§ **WORK REQUEST**
Every line of the material is to be repeated exactly as it stands.

§ **GIVEN ENTRIES**
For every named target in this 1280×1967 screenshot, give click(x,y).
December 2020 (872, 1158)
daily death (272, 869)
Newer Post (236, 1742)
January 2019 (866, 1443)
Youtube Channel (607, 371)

§ **RESULT FOR THIS TASK**
For every named target in this 1280×1967 screenshot, give click(x,y).
December 2020 (872, 1158)
daily death (272, 869)
Newer Post (236, 1742)
January 2019 (866, 1443)
Youtube Channel (607, 371)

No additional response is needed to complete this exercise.